**Directions:**
Please give the listing again in full, leaving out its images.

**Task data:**
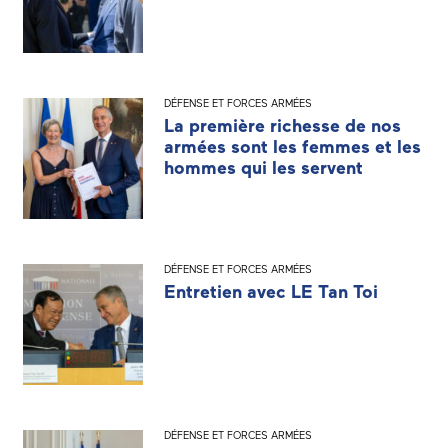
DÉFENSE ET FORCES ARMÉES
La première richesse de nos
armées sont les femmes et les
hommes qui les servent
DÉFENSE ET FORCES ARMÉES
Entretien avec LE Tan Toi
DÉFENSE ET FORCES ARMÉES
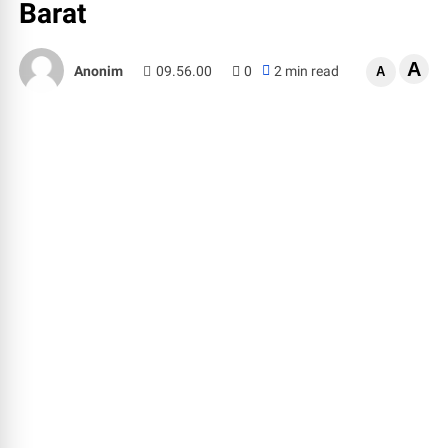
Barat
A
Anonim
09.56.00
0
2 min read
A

**Task solution:**
DÉFENSE ET FORCES ARMÉES
La première richesse de nos
armées sont les femmes et les
hommes qui les servent
DÉFENSE ET FORCES ARMÉES
Entretien avec LE Tan Toi
DÉFENSE ET FORCES ARMÉES
Barat
A
Anonim
09.56.00
0
2 min read
A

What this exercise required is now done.